Des hydrocarbures pour reconstruire la France
C’est un fait peu connu mais un des plus vieux sites d’exploitation pétrolière en Europe se situe en France, à Pechelbronn en Alsace, où, dès la Renaissance, le pétrole était extrait du sous-sol, à l’époque surtout pour graisser des outils et produire des remèdes.
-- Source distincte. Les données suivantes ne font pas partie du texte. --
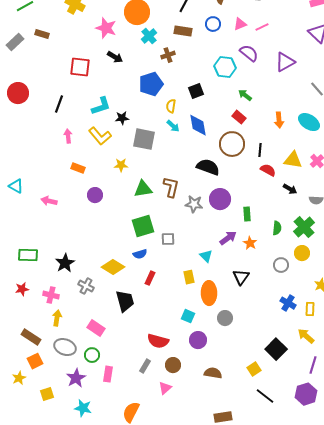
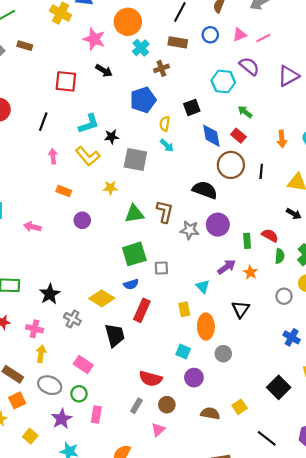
blue diamond: (198, 125) -> (211, 136), moved
red semicircle: (268, 170) -> (270, 235), moved
red rectangle: (150, 278) -> (142, 310), size x1.5
yellow square: (254, 369) -> (240, 407), moved
yellow square: (47, 394) -> (30, 436), turned -32

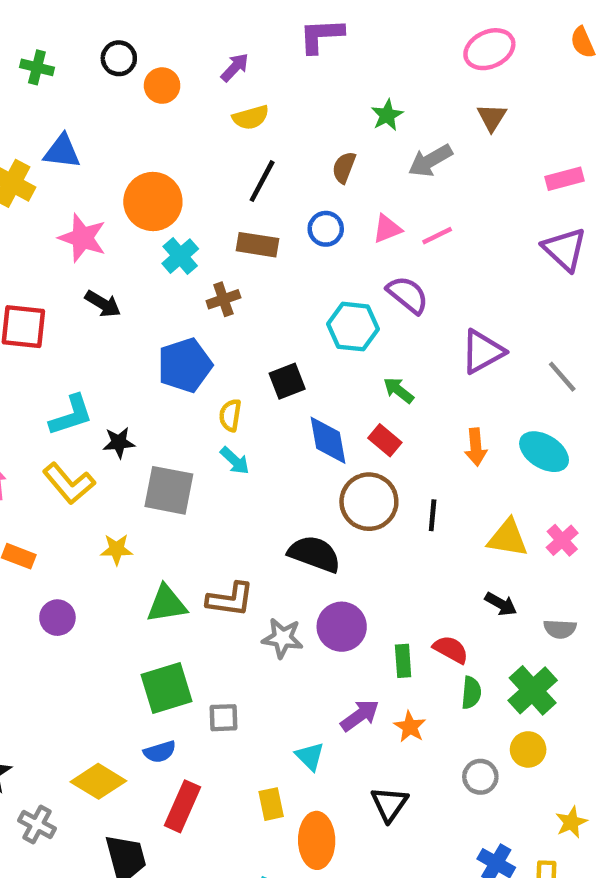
purple triangle: (288, 76) -> (483, 352), moved
brown L-shape: (165, 212) -> (230, 599), turned 85

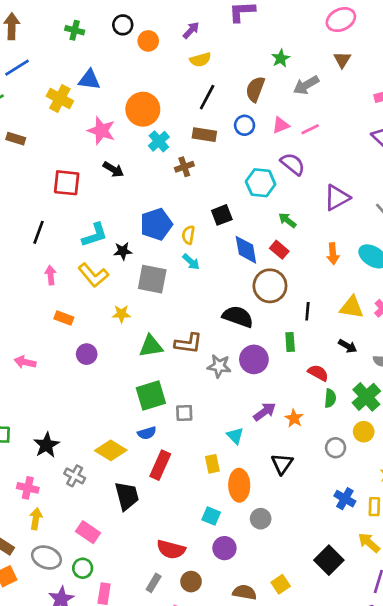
brown semicircle: (344, 167) -> (255, 89), size x1.4
blue pentagon: (185, 365) -> (156, 224), moved
black line: (433, 515) -> (307, 311), moved
green rectangle: (403, 661) -> (290, 342), moved

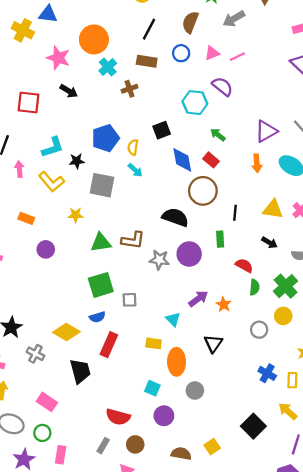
purple triangle: (337, 198) -> (266, 131), moved
pink arrow: (51, 275) -> (19, 169), moved
yellow rectangle: (212, 464) -> (154, 343), turned -70

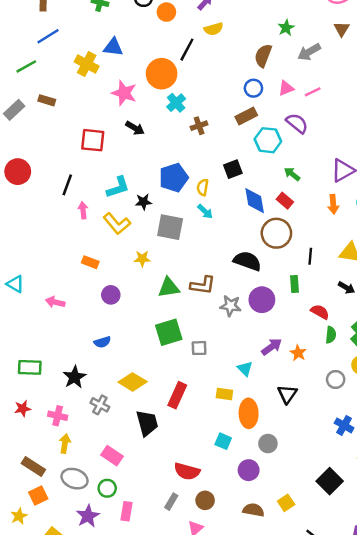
black line: (149, 29) -> (187, 50), moved
brown rectangle: (147, 61) -> (246, 116), moved, turned -36
blue semicircle: (97, 317) -> (102, 342), moved
purple circle: (164, 416) -> (249, 470), moved

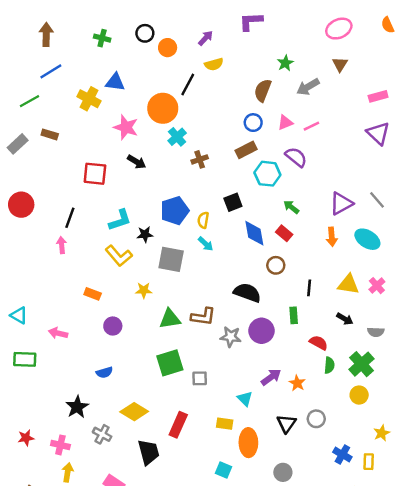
pink arrow: (83, 210) -> (62, 245), moved
brown circle: (276, 233) -> (276, 265), size x0.6
green rectangle: (30, 367) -> (25, 359), moved
gray circle: (336, 379) -> (316, 419), moved
gray circle: (268, 444) -> (283, 472), moved

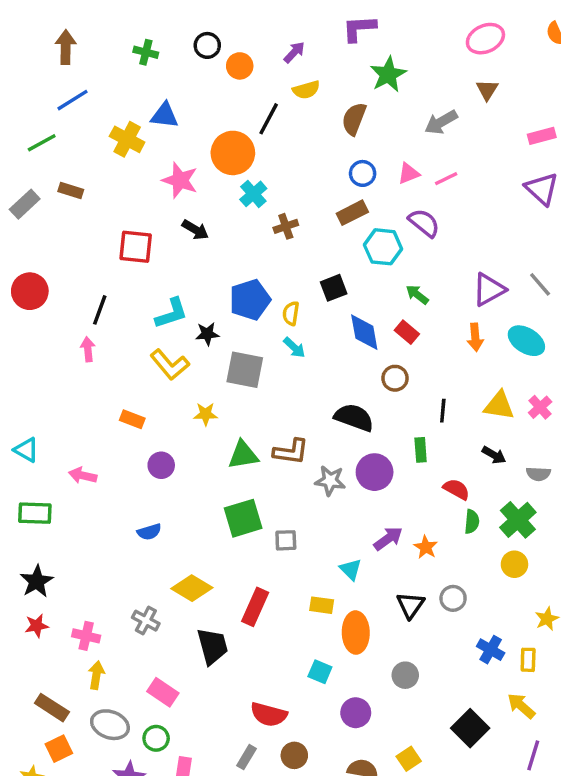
green star: (285, 63) -> (388, 74), moved, size x1.5
brown semicircle: (263, 90) -> (354, 119), moved
black star: (77, 407) -> (37, 581), moved

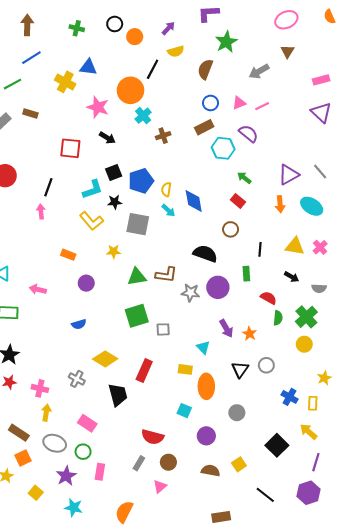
black square: (334, 288) -> (114, 173), moved
blue diamond: (364, 332) -> (194, 201), moved
purple arrow: (388, 539) -> (226, 328), turned 96

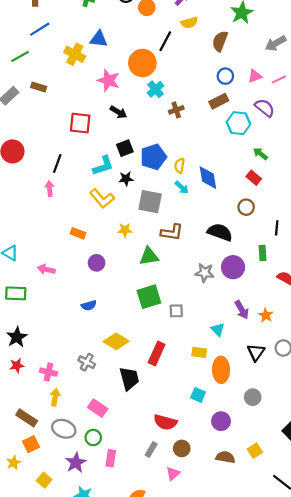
brown L-shape: (166, 275) -> (172, 232), moved

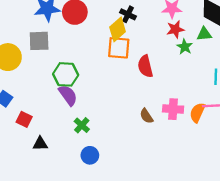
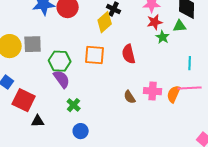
gray square: (39, 41) -> (33, 44), moved
orange square: (119, 48) -> (95, 55), moved
red square: (24, 119) -> (24, 100), size x1.6

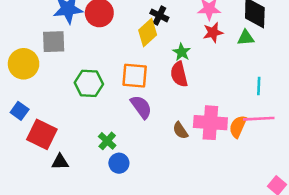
green star: (163, 37) -> (182, 52), moved
gray square: (33, 44) -> (54, 42), moved
purple semicircle: (62, 79) -> (141, 107), moved
pink cross: (153, 91) -> (210, 123), size x1.4
blue circle: (81, 131) -> (119, 163), moved

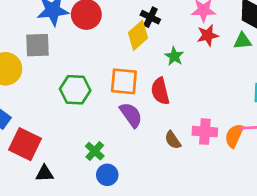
red semicircle: (179, 74) -> (160, 91), moved
pink cross: (210, 123) -> (205, 132), size x0.7

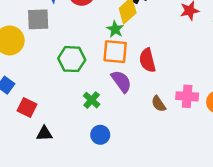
green star: (174, 56) -> (115, 29), moved
red square: (25, 144) -> (27, 107), size x0.7
green cross: (95, 151) -> (92, 100), moved

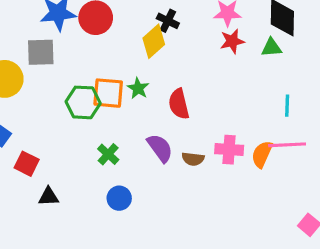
green star: (115, 29) -> (138, 88), moved
orange square: (115, 52) -> (108, 93), moved
purple semicircle: (121, 81) -> (160, 148), moved
brown semicircle: (159, 104) -> (193, 159), turned -49

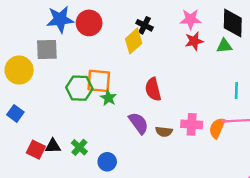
green star: (138, 88) -> (108, 98), moved
green cross: (108, 154) -> (79, 147), moved
red square: (27, 164) -> (36, 150), moved
black triangle: (49, 197) -> (53, 146), moved

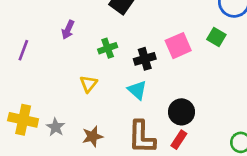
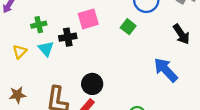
pink square: (178, 46) -> (88, 19), moved
cyan triangle: (137, 90) -> (46, 49), moved

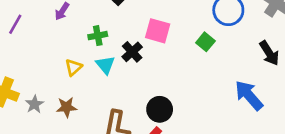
pink square: (88, 19) -> (158, 31), turned 30
black cross: (68, 37) -> (132, 52), turned -35
brown star: (17, 95) -> (66, 107), moved

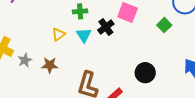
black circle: (160, 109) -> (145, 73), moved

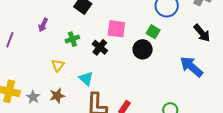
cyan triangle: (84, 35) -> (86, 79), moved
black circle: (145, 73) -> (143, 49), moved

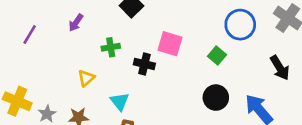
black cross: (100, 47) -> (144, 64), turned -35
black circle: (143, 49) -> (216, 98), moved

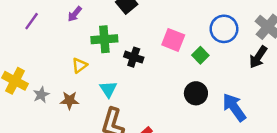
pink square: (170, 44) -> (173, 40), moved
green cross: (111, 47) -> (104, 39), size x1.5
black arrow: (280, 68) -> (258, 57), moved, turned 60

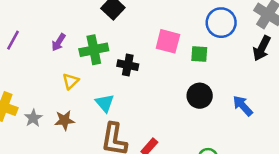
purple arrow: (75, 14) -> (59, 42), moved
green square: (200, 55) -> (199, 54), turned -35
blue arrow: (234, 107) -> (243, 106), size x0.7

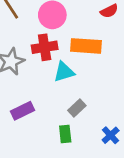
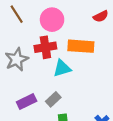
gray rectangle: (77, 108) -> (53, 99), moved

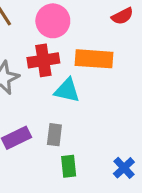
cyan triangle: (62, 68) -> (67, 90), turned 30
gray rectangle: (53, 99) -> (54, 135), turned -40

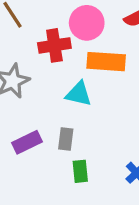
pink circle: (53, 21) -> (87, 23), moved
red cross: (43, 60) -> (54, 45), moved

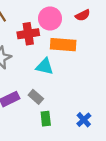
gray rectangle: (66, 139) -> (36, 97), turned -56

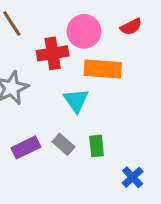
cyan triangle: (45, 66) -> (76, 100), turned 42
green rectangle: (46, 119) -> (96, 146), moved

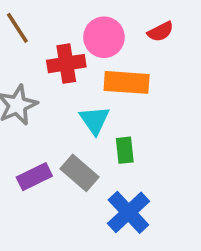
gray rectangle: (64, 144) -> (80, 173), size x1.4
green rectangle: (96, 146) -> (125, 150), moved
blue cross: (133, 177) -> (128, 212), moved, size x1.6

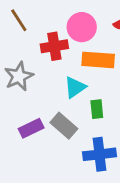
cyan triangle: (95, 120) -> (75, 87), turned 30
blue cross: (128, 212) -> (99, 154), turned 36

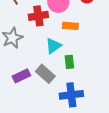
orange rectangle: (98, 60) -> (70, 26), size x0.7

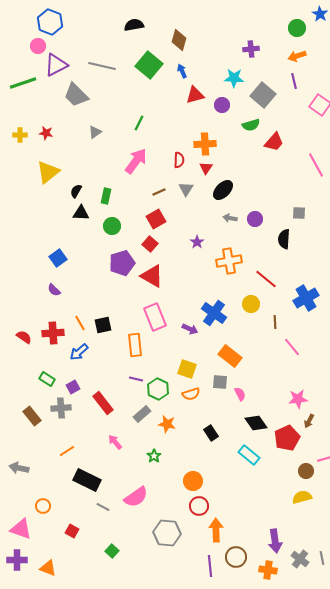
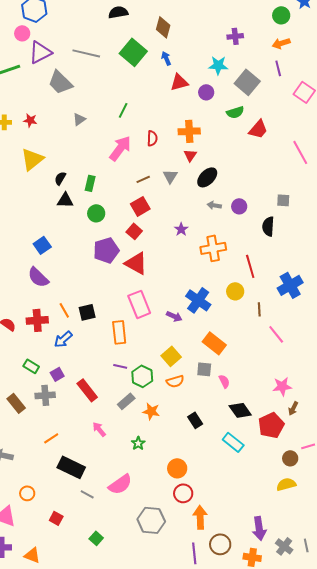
red semicircle: (179, 160) -> (152, 138), moved
red line: (266, 279) -> (250, 266), turned 35
purple semicircle: (54, 290) -> (38, 277), size x1.6
yellow square: (187, 369) -> (171, 356), turned 30

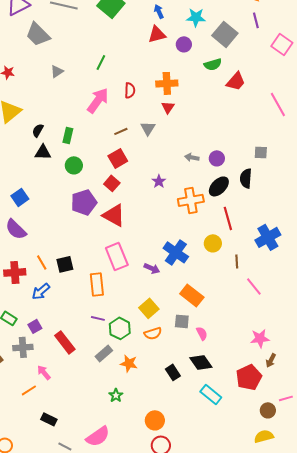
blue arrow: (166, 58) -> (159, 11), moved
black ellipse: (207, 177) -> (219, 186), moved
black diamond: (240, 410) -> (201, 362), moved
pink arrow: (99, 429) -> (44, 372), moved
black rectangle: (71, 467) -> (49, 419), size x0.6

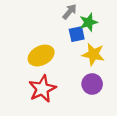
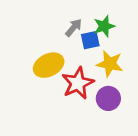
gray arrow: (70, 12) -> (74, 28), moved
red star: (42, 89) -> (78, 83), moved

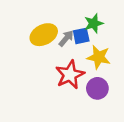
gray arrow: (74, 28) -> (66, 38), moved
yellow ellipse: (49, 65) -> (44, 35), moved

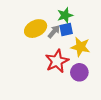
green star: (94, 23) -> (65, 15), moved

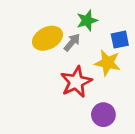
blue square: (66, 30) -> (120, 40), moved
purple circle: (79, 72) -> (103, 115), moved

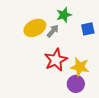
yellow star: (108, 63) -> (80, 67), moved

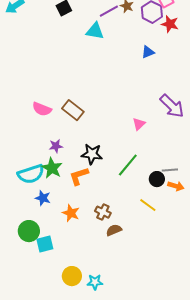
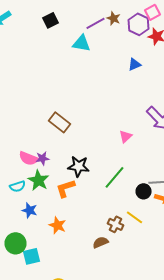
pink semicircle: (42, 109) -> (28, 158), moved
cyan semicircle: (31, 174) -> (18, 186), size x0.6
brown cross: (103, 212) -> (116, 224), moved

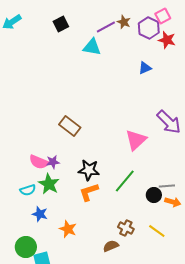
pink triangle: (126, 136) -> (136, 140), size x1.6
orange L-shape: (66, 188) -> (89, 192), moved
yellow line: (134, 217) -> (157, 231), moved

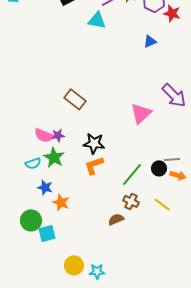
green line: (125, 181) -> (132, 174), moved
orange star: (68, 229) -> (61, 202), moved

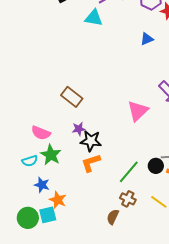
purple star: (58, 135) -> (79, 129), moved
brown semicircle: (116, 219) -> (113, 217), turned -42
cyan square: (47, 233) -> (48, 215), moved

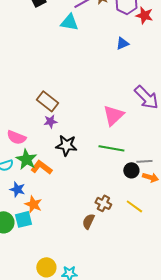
purple star: (79, 129) -> (50, 121), moved
orange L-shape: (91, 163) -> (41, 167), moved, turned 55
green line: (129, 172) -> (111, 148), moved, turned 60

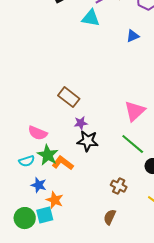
blue triangle: (122, 43) -> (133, 36), moved
purple star: (50, 121) -> (81, 123), moved
green line: (111, 148) -> (133, 144), turned 30
brown cross: (103, 203) -> (119, 186), moved

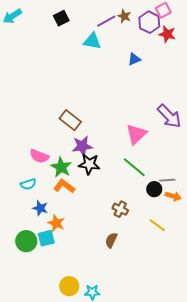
purple star: (81, 123) -> (82, 146), size x1.5
green star: (48, 155) -> (61, 167), moved

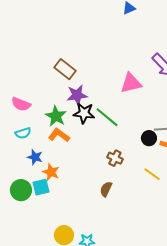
pink triangle: (136, 134) -> (131, 83), turned 30
pink semicircle: (39, 156) -> (21, 104), moved
green line: (134, 167) -> (107, 117), moved

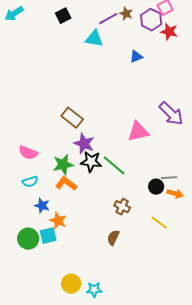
purple star: (77, 95) -> (84, 144), turned 30
green star: (56, 116) -> (63, 165), turned 30

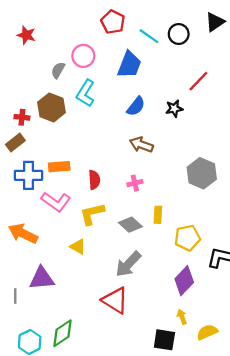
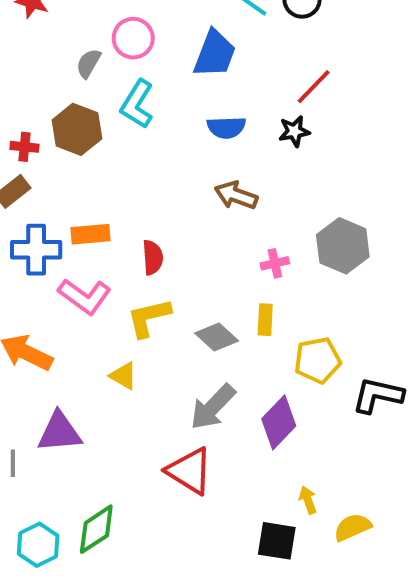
red line: (198, 81) -> (314, 87), moved
blue semicircle: (136, 106) -> (226, 127), turned 50
pink cross: (135, 183) -> (275, 263), moved
purple diamond: (184, 281) -> (279, 422), moved

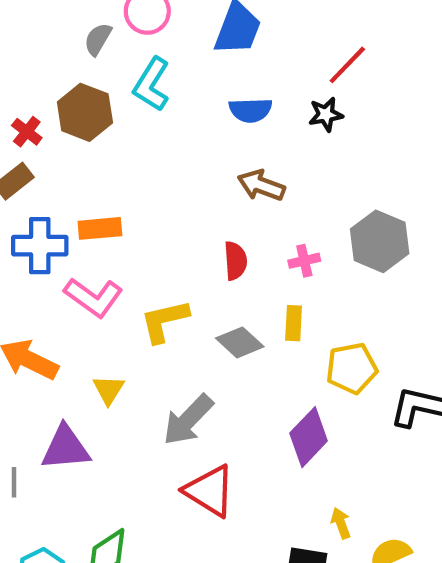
red cross: (24, 147) -> (27, 132), turned 32
red semicircle: (153, 257) -> (235, 261), moved
yellow triangle: (123, 376) -> (109, 390), moved, turned 32
gray arrow: (213, 407) -> (188, 420), moved

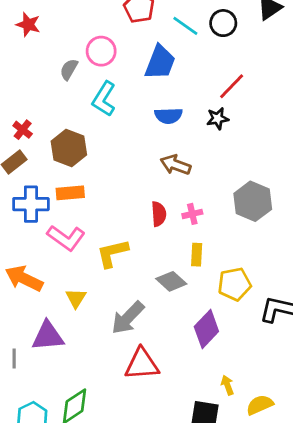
brown hexagon: (85, 112) -> (69, 148), moved
pink cross: (304, 261) -> (192, 214), moved
gray diamond: (240, 342) -> (171, 281), moved
red triangle: (210, 491) -> (142, 364), turned -36

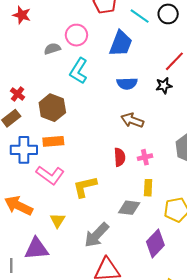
gray semicircle: (69, 69) -> (52, 49), turned 42
gray diamond: (171, 281) -> (129, 208), turned -35

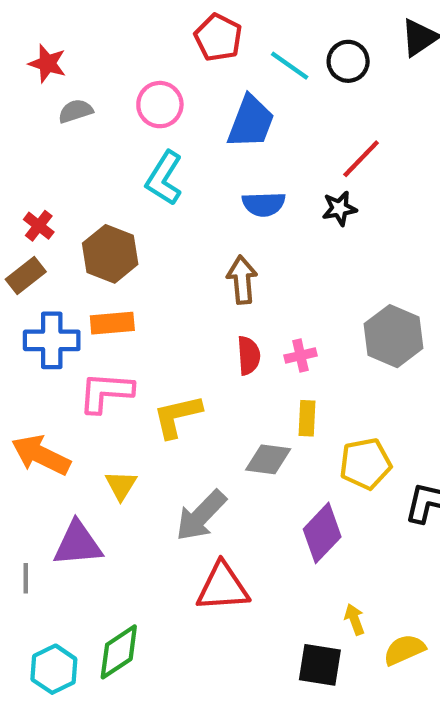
gray semicircle: (52, 49) -> (76, 111), moved
brown arrow: (132, 120) -> (242, 280), moved, turned 65
pink L-shape: (50, 175) -> (106, 392), turned 148

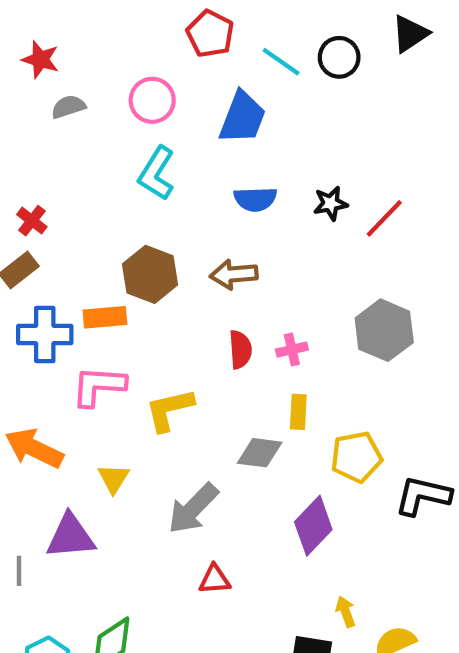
red line: (361, 159) -> (384, 218), moved
brown hexagon: (110, 254) -> (150, 274), moved
brown arrow: (242, 280) -> (234, 274), turned -90
red triangle: (223, 587) -> (215, 579), size x0.6

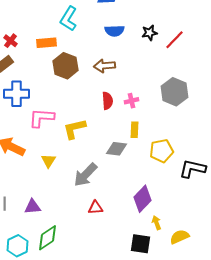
orange rectangle: (105, 317) -> (46, 43), moved
purple diamond: (313, 526) -> (142, 199), moved
purple triangle: (71, 536) -> (32, 207), moved, size x0.7

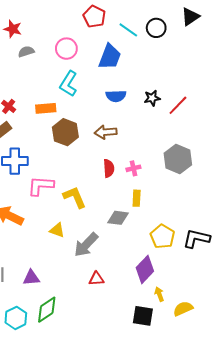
yellow L-shape: (74, 129) -> (75, 197), turned 80
yellow pentagon: (162, 151) -> (162, 236), moved, turned -30
yellow triangle: (48, 161) -> (57, 230), moved, turned -42

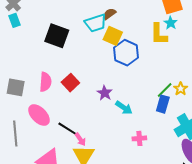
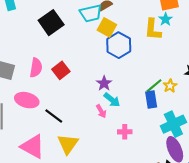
black square: (57, 36) -> (51, 23), turned 30
purple star: (105, 93) -> (104, 83), moved
blue rectangle: (163, 104) -> (151, 100), turned -30
pink ellipse: (39, 115) -> (27, 100), turned -35
pink arrow: (80, 139) -> (101, 111), moved

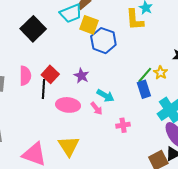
purple star: (104, 83) -> (81, 76), moved
pink ellipse: (27, 100) -> (68, 105), moved
black line: (54, 116) -> (44, 89), moved, turned 66

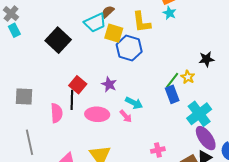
yellow L-shape: (135, 20) -> (141, 22), moved
pink semicircle: (25, 76) -> (57, 113), moved
pink cross: (123, 125) -> (158, 150), moved

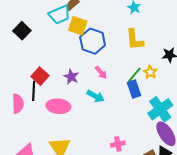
yellow L-shape: (141, 22) -> (135, 40), moved
black square: (58, 40) -> (22, 31), size x0.7
pink arrow: (126, 116) -> (101, 72), moved

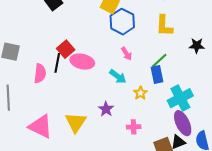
yellow star: (150, 72) -> (140, 93), moved
purple star: (71, 77) -> (106, 109), moved
pink ellipse: (58, 106) -> (82, 62), moved

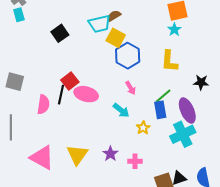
purple star: (106, 109) -> (110, 154), moved
purple ellipse: (183, 123) -> (187, 110), moved

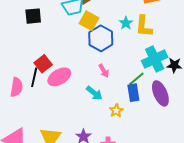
cyan star: (174, 30) -> (126, 23), moved
black square: (60, 33) -> (33, 16), turned 30
yellow L-shape: (169, 61) -> (144, 26), moved
pink ellipse: (86, 94) -> (59, 77), turned -45
cyan cross: (183, 134) -> (155, 59), moved

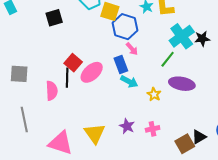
pink arrow: (104, 71) -> (132, 49), moved
blue rectangle: (133, 93) -> (121, 64), moved
purple ellipse: (160, 93) -> (182, 84), moved, turned -45

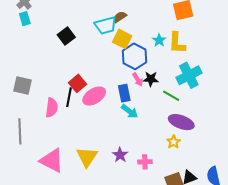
black square: (54, 18) -> (66, 36), turned -30
black star: (202, 39) -> (151, 79), moved
green line: (168, 59) -> (171, 96), turned 72
yellow star: (154, 94) -> (174, 142), moved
Il faut cependant attendre le XXe siècle et le cadre du code minier renouvelé de 1956 pour que l’essentiel de l’activité d’exploration et d’exploitation des hydrocarbures en France soit développé. La Seconde Guerre mondiale a mis en lumière la dépendance française en pétrole et il s’agit pour la France de sécuriser ses approvisionnements dans une filière dominée par les entreprises américaines, anglaises et hollandaises. C’est le service de conservation des gisements d’hydrocarbures qui organise alors le suivi et le contrôle de l’activité pétrolière sur le territoire mais aussi les activités des sociétés pétrolières françaises à l’étranger notamment dans les colonies africaines. Au-delà de la seule exploitation sur le sol national, la particularité de la filière française est d’avoir su développer une expertise et une industrie parapétrolière sans commune mesure avec les volumes extraits sur le sol national. Les entreprises Schlumberger et Technip par exemple fournissent des outils de prospection, d’ingénierie et de forage.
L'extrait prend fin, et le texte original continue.